Source: Deep Learning on Medium
In October 2018, Victor Basu wrote a post called “Difference between Machine Learning, Artificial Intelligence, and Deep Learning”. Although I appreciate the effort to make these concepts clear to the public, Victor’s post makes a number of claims I simply disagree with. As I think Artificial Intelligence is an important topic, I decided to write this response.
In this post, I’ll take a few quotes from Victor’s post that I think need responding. In the process, I’ll clear up some key concepts.
“Artificial intelligence is subdivided into machine learning and deep learning”
Well, maybe you could say it like this, but it’s a highly confusing sentence considering what’s actually the case. First of all, Deep Learning is a form of Machine Learning. Victor talks about both fields being separate, but Machine Learning is a broad subfield within Artificial Intelligence, and Deep Learning is just a subfield within Machine Learning. To define things a little more, Machine Learning is the collection of algorithms that computers can use to perform tasks they haven’t been explicitly instructed to do. This can be done by giving examples to the computer (although there are other possibilities): for example, a computer can learn to recognize cats in images if it’s given the right algorithm and a bunch of examples of cats in images (and perhaps a bunch of images without cats to see the difference). A popular approach here is to use a Neural Network, which is basically a mathematical function of which the parameters are determined by considering a lot of data (examples). Deep Learning happens when one uses a Neural Network of a particular minimum size.
Second of all, the field of Artificial Intelligence contains more than Machine Learning: it also, for example, contains the example of Deep Blue, the famous chess computer that defeated Garry Kasparov. Deep Blue didn’t use Machine Learning; it used a predefined search procedure to find good moves to play. Machine Learning, and in particular Deep Learning, is a hot topic in Artificial Intelligence because of its amazing results the past years, but it’s certainly not the only subfield within Artificial Intelligence. Note that Victor is not necessarily claiming it is the only subfield; his quoted sentence does, however, slightly suggest this is the case.
“… Artificial Intelligence revolves around the concept that a model is built to perform all kinds of tasks irrespective of situations.”

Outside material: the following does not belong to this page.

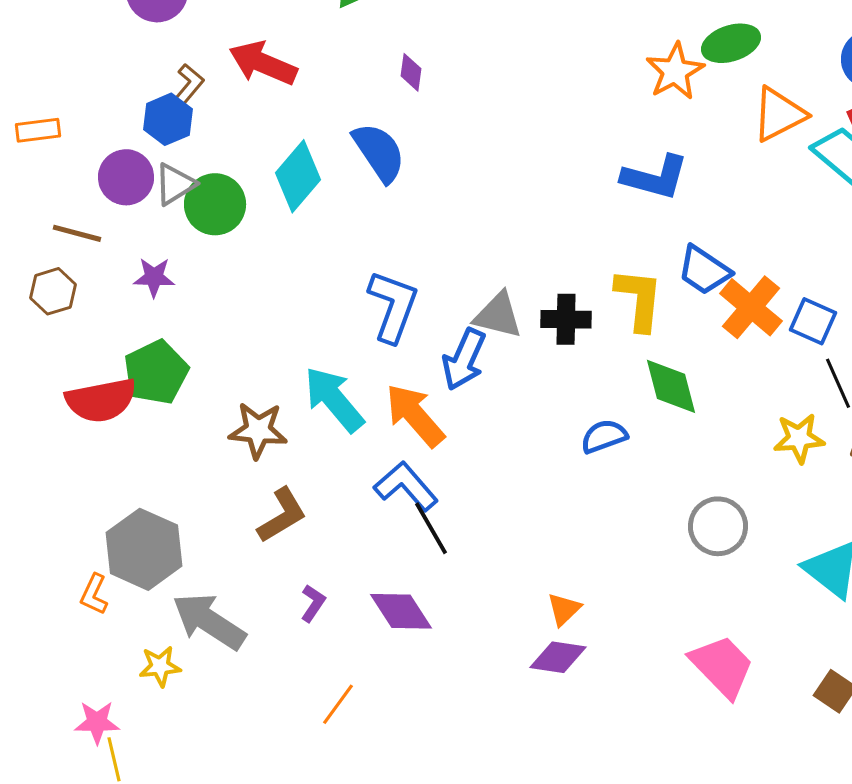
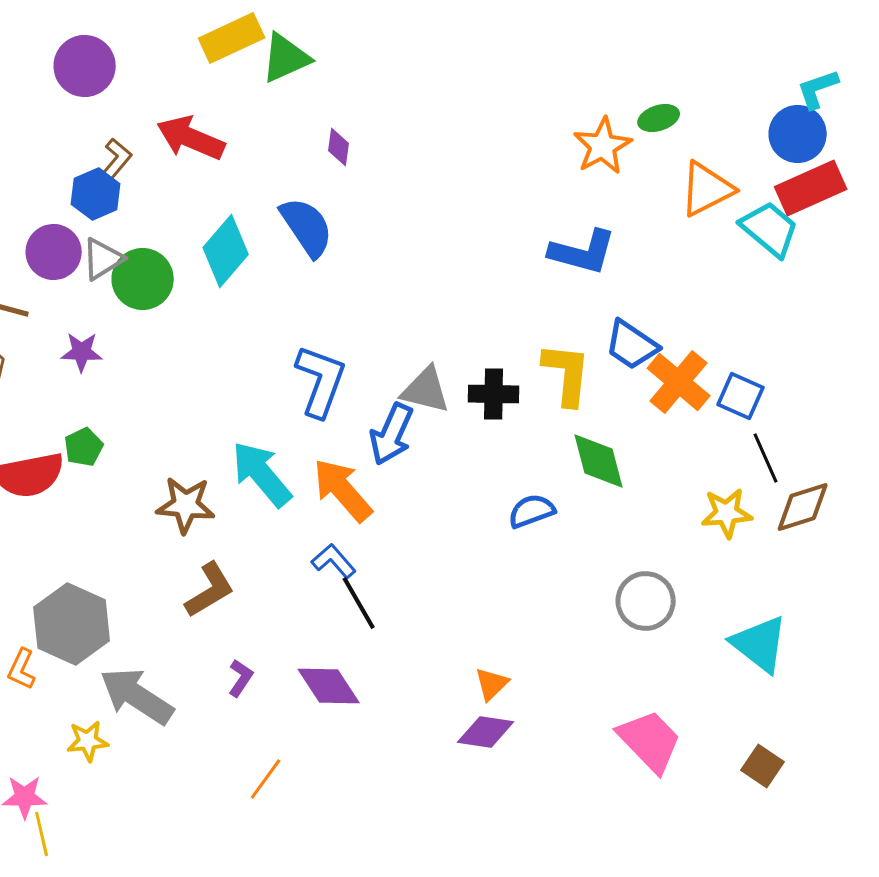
green ellipse: (731, 43) -> (659, 118), size x0.7
green pentagon: (156, 372) -> (84, 447), size x0.6
blue L-shape: (406, 486) -> (334, 561), size x0.7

Well, that would be Artificial General Intelligence, an Artificial Intelligence that can successfully perform roughly all tasks humans can. This is a major goal within Artificial Intelligence since the field started in the 1950’s. However, Artificial Intelligence also encompasses Narrow Artificial Intelligence, designed for a specific task.
“The artificial intelligent model means a model that could work, think and respond just like a human brain.”
Well, that’s interesting. Again, this would be Artificial General Intelligence, not Artificial Intelligence in general (pun intended). An Artifical General Intelligence performs as well as or better than humans in (most of) their intellectual tasks, but this does not mean it thinks just like a human. Depending on the design of the intelligence, it could be a very alien intelligence, or it could indeed be very human-like. It depends on the techniques being used, and on how we define human-like thinking.